Amy K Cain
Dr Amy Cain has a BSc (Hons I) in Biochemistry and PhD from the University of Sydney (Australia) where she investigated movement of antibiotic resistance genes in Salmonella enterica between animals and humans with Prof. Ruth Hall. Next Amy moved to Cambridge (UK) to work as a research fellow at the Wellcome Sanger Institute with Prof. Julian Parkhill, developing bespoke genomics techniques like TraDIS to examine antibiotic resistance gene networks. Then she moved to Malawi in sub-Saharan Africa, working for the Liverpool School of Tropical Medicine, tracking and sequencing hospital-acquired resistant infections as part of the Malawi-Liverpool-Wellcome Clinical Research Program. After a brief stint in the pharmaceutical industry as a Vertex Fellow (2017-2018) between Oxford, UK and Boston, USA, Amy moved back to academia to establish her own group at Macquarie University.

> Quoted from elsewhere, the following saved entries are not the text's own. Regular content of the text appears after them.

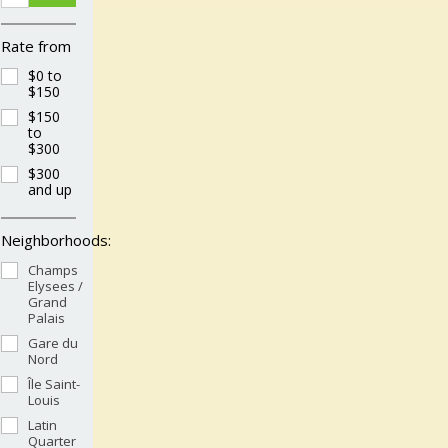
Rate from
$0 to
$150
$150
to
$300
$300
and up
Neighborhoods:
Champs
Elysees /
Grand
Palais
Gare du
Nord
Île Saint-
Louis
Latin
Quarter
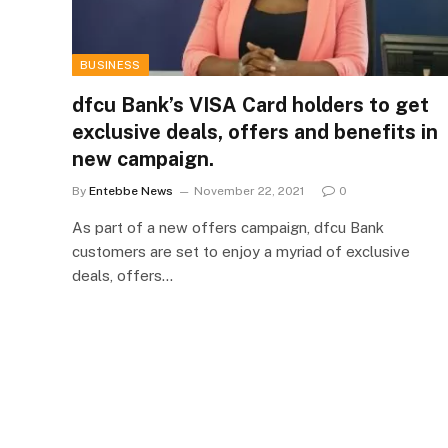
BUSINESS
dfcu Bank’s VISA Card holders to get
exclusive deals, offers and benefits in
new campaign.
By
Entebbe News
November 22, 2021
0
As part of a new offers campaign, dfcu Bank
customers are set to enjoy a myriad of exclusive
deals, offers…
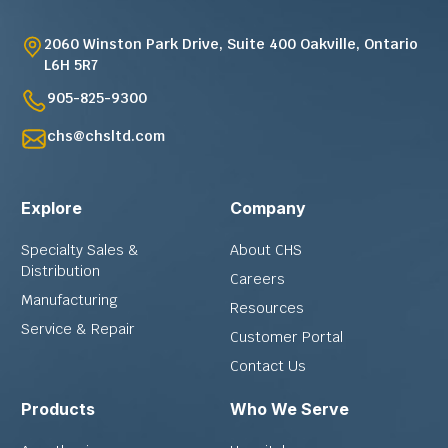
2060 Winston Park Drive, Suite 400 Oakville, Ontario
L6H 5R7
905-825-9300
chs@chsltd.com
Explore
Company
Specialty Sales &
About CHS
Distribution
Careers
Manufacturing
Resources
Service & Repair
Customer Portal
Contact Us
Products
Who We Serve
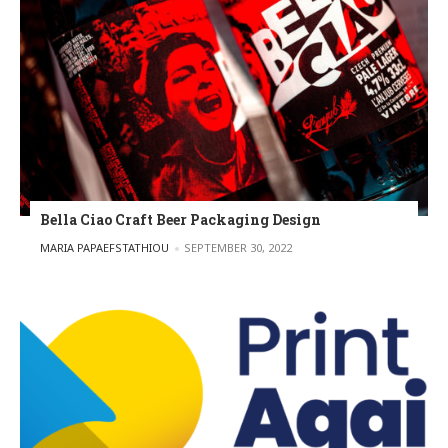
Bella Ciao Craft Beer Packaging Design
POSTED BY
MARIA PAPAEFSTATHIOU
SEPTEMBER 30, 2022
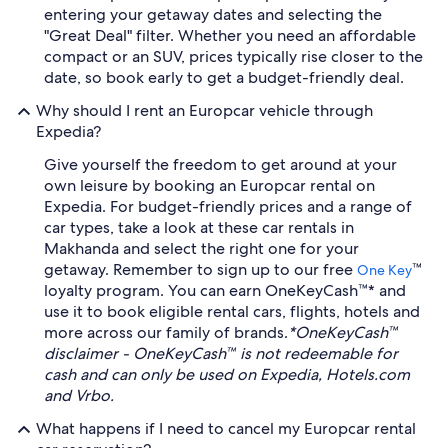
entering your getaway dates and selecting the
"Great Deal" filter. Whether you need an affordable
compact or an SUV, prices typically rise closer to the
date, so book early to get a budget-friendly deal.
Why should I rent an Europcar vehicle through
Expedia?
Give yourself the freedom to get around at your
own leisure by booking an Europcar rental on
Expedia. For budget-friendly prices and a range of
car types, take a look at these car rentals in
Makhanda and select the right one for your
getaway. Remember to sign up to our free
™
One Key
loyalty program. You can earn OneKeyCash™* and
use it to book eligible rental cars, flights, hotels and
more across our family of brands.
*OneKeyCash™
disclaimer - OneKeyCash™ is not redeemable for
cash and can only be used on Expedia, Hotels.com
and Vrbo.
What happens if I need to cancel my Europcar rental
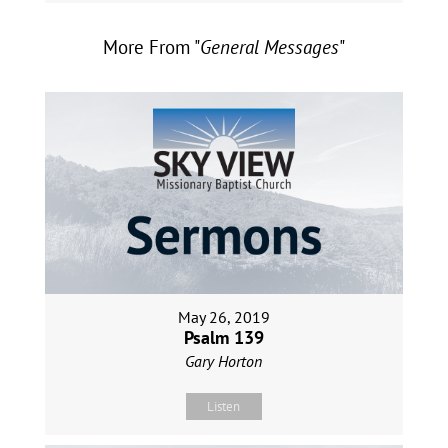
More From "
General Messages
"
May 26, 2019
Psalm 139
Gary Horton
Listen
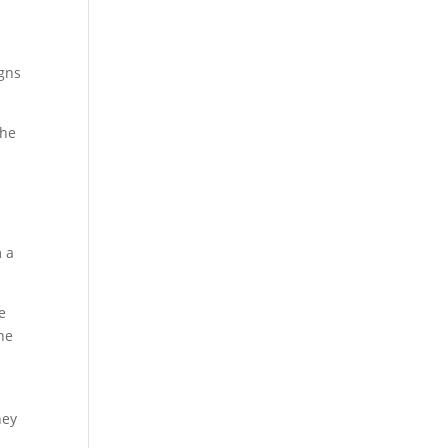
igns
the
m a
e
he
hey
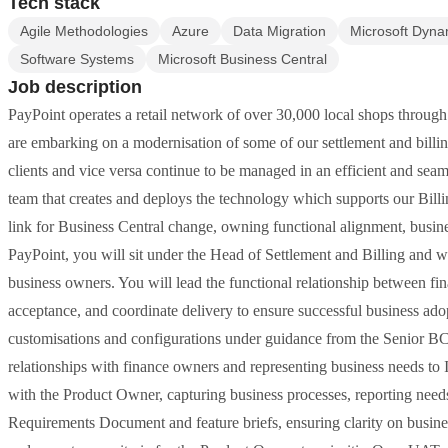
Tech stack
Agile Methodologies
Azure
Data Migration
Microsoft Dyna
Software Systems
Microsoft Business Central
Job description
PayPoint operates a retail network of over 30,000 local shops throug
are embarking on a modernisation of some of our settlement and billin
clients and vice versa continue to be managed in an efficient and sea
team that creates and deploys the technology which supports our Billin
link for Business Central change, owning functional alignment, busin
PayPoint, you will sit under the Head of Settlement and Billing and
business owners. You will lead the functional relationship between fina
acceptance, and coordinate delivery to ensure successful business ad
customisations and configurations under guidance from the Senior BC
relationships with finance owners and representing business needs to
with the Product Owner, capturing business processes, reporting need
Requirements Document and feature briefs, ensuring clarity on busine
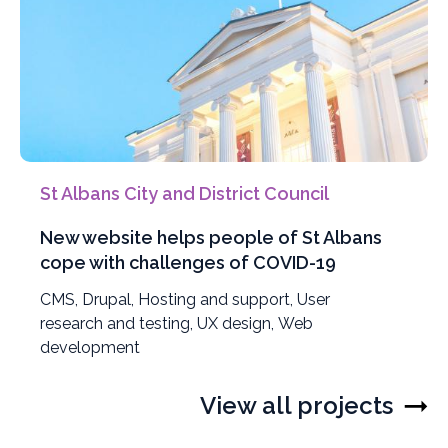
St Albans City and District Council
New website helps people of St Albans
cope with challenges of COVID-19
Filter
CMS
,
Filter
Drupal
,
Filter
Hosting and support
,
Filter
User
projects
research and testing
projects
projects
,
Filter
UX design
,
Filter
Web
projects
by
development
by
by
projects
projects
by
by
by
View all projects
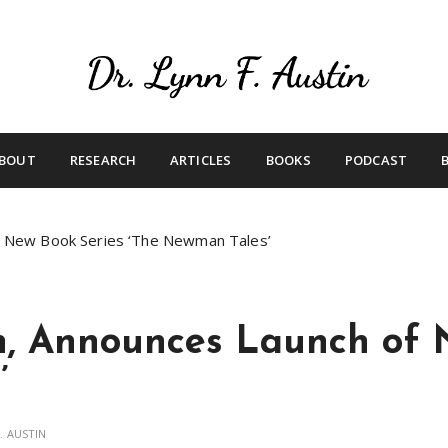
Live Your Purpose
Betting On Me
BOUT
RESEARCH
ARTICLES
BOOKS
PODCAST
of New Book Series ‘The Newman Tales’
n, Announces Launch of 
’
. AUSTIN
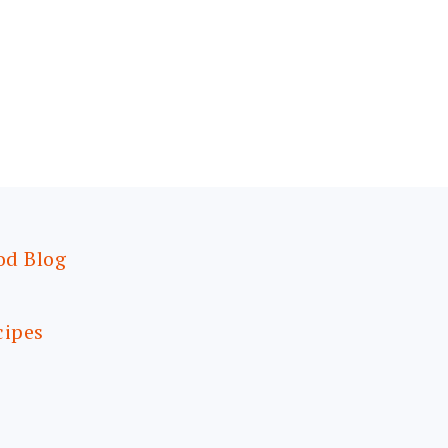
od Blog
cipes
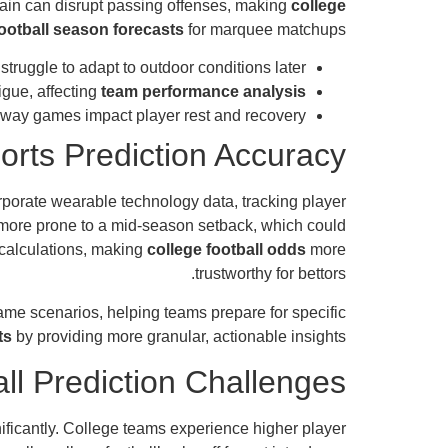
ain can disrupt passing offenses, making
college
ootball season forecasts
for marquee matchups.
uggle to adapt to outdoor conditions later.
igue, affecting
team performance analysis
way games impact player rest and recovery.
orts Prediction Accuracy
rporate wearable technology data, tracking player
e more prone to a mid-season setback, which could
 calculations, making
college football odds
more
trustworthy for bettors.
ame scenarios, helping teams prepare for specific
ts
by providing more granular, actionable insights.
ll Prediction Challenges
gnificantly. College teams experience higher player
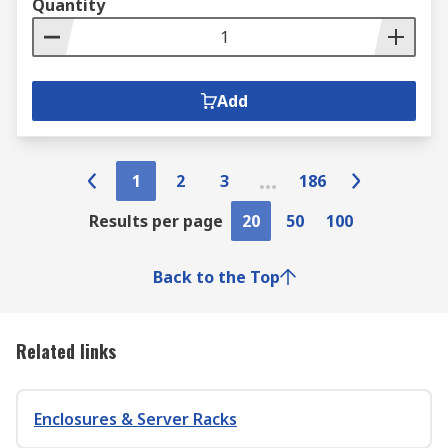
Quantity
Add
1
2
3
186
Results per page
20
50
100
Back to the Top
Related links
Enclosures & Server Racks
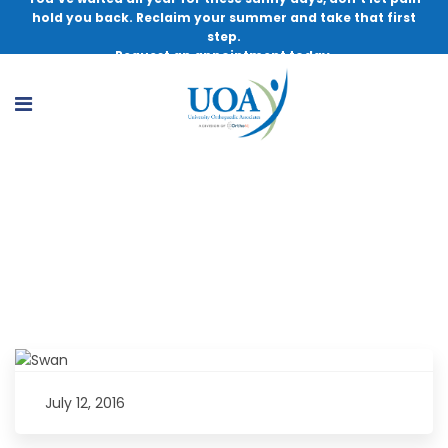
hold you back. Reclaim your summer and take that first
step.
Request an appointment today.
Dynamic Duo: Doctor and Patient Work
Together Toward One Goal
July 12, 2016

She is currently an ARC DECRA Fellow and Senior Lecturer situated across the School of Natural Sciences, the ARC Centre of Excellence in Synthetic Biology and Applied Biosciences and focuses on developing new antibiotics using functional genomic techniques (ARC DECRA), novel single-cell microfluidics-based methodology (ARC DP), adaptive evolutionary approaches (NHMRC Project). She established and is director the Galleria Research Facility, Australia’s first high-throughput in vivo model (Macquarie University) which is used to assess the pathogenicity of microbes, and the toxicity and efficacy of new drugs. She also uses synthetic biology to create microbes that efficiently degrade various waste materials, like plastics and metals in collaboration with the US Army.